The first quarter of 2023 has seen a downward trend in sales listings and buyer demand.
The Royal Institution of Chartered Surveyors’ latest residential market survey reported the ninth successive negative monthly reading in January. New buyer enquiries fell to -47% from -40% the month before, making January the weakest monthly reading since April 2009.
The latest house price data
Halifax and Nationwide’s house price index data have shown similar property price falls.
In March, Nationwide’s latest house price index reported that UK house prices fell annually for the first time since June 2020. The mortgage lender’s data showed the fastest annual decline since the financial crisis.
The first annual drop for nearly three years was recorded in February. Price growth fell 1.1% in February compared to the same month last year. March saw the steepest annual drop since 2009, with a fall of 3.1%.
This makes the average house price of a UK home £257,406, down from £258,297 in January.
“The recent run of weak house price data began with the financial market turbulence in response to the mini-Budget at the end of September last year,” said Robert Gardner, Nationwide’s chief economist. “It will be hard for the market to regain much momentum in the near term since consumer confidence remains weak and household budgets remain under pressure from high inflation.”
Prices fall while mortgages stay high
Although mortgage rates have begun to drop from their peak of 6.65% in September, they still remain high at around 5%. In combination with the rising cost of living, buyer demand has plummeted to its lowest level since 2019. Sellers are reportedly reducing asking prices by as much as £14,000.
Robert Gardner commented, “Inflation has continued to outpace wage growth and mortgage rates remain significantly higher than the lows recorded in 2021.”

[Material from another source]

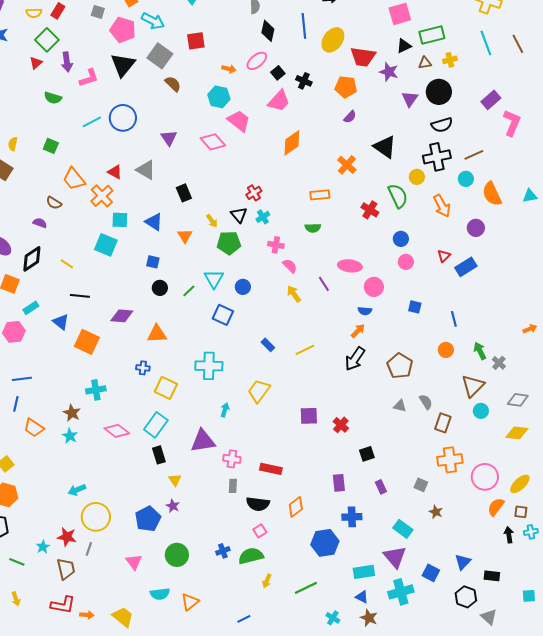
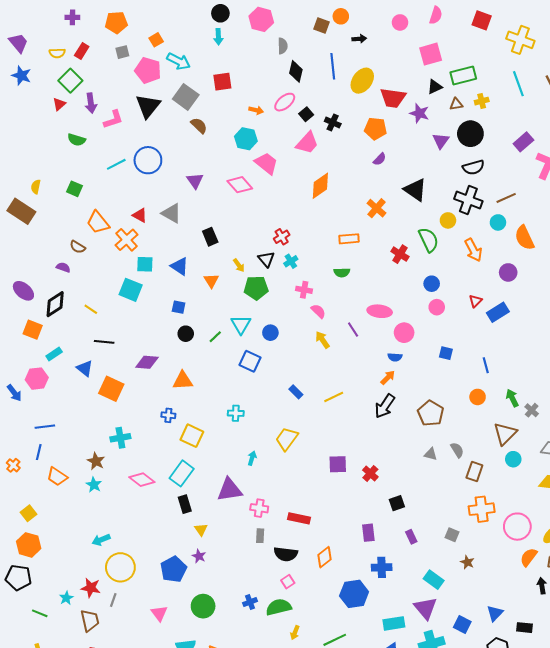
gray square: (98, 12) -> (122, 52), turned -32
black cross: (437, 157) -> (468, 200), turned 32
cyan cross: (209, 366) -> (236, 413), size x0.6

Sarah Coles, head of personal finance at Hargreaves Lansdown, commented: “Since the start of 2023 there has been some hope within the market that falling mortgage rates would bring more buyers back, so falls would remain in single digits, and we’d soon be back on track. This remains a real possibility. However, there are a number of factors that could derail this view. While mortgage rates are still expected to fall this year, it’s not going to be a straight line. Recent spending and wage figures are raising the spectre of higher inflation lasting longer than had been expected.”
Reaction from other property industry experts
Nathan Emerson, the CEO of Propertymark, reported: “Our member agents are reporting transaction levels year on year to be stable and listings of new properties coming to the market also being steady. With a stream of serious buyers still keen to move, and prices still higher compared to this time last year, sellers are still in a strong position to sell, however they can no longer test the market at higher prices and align with those achieved last year. Instead, they will need to reduce or be open to offers in order to get a more realistic and efficient sale.”
Iain McKenzie, CEO of The Guild of Property Professionals, commented: “With the largest annual decline in house prices since the depths of the financial crisis, homeowners may be worried about what this means for them. Unlike the financial crisis, we haven’t seen an aggressive drop-off in transactions, so the slowdown in prices has hardly been the crash that was expected. Sellers are becoming more open to negotiating with buyers on the asking price and that has the potential to skew the data. While we are forecasting an overall decrease of around 8% this year, this would only bring house prices in line with levels back in 2021.”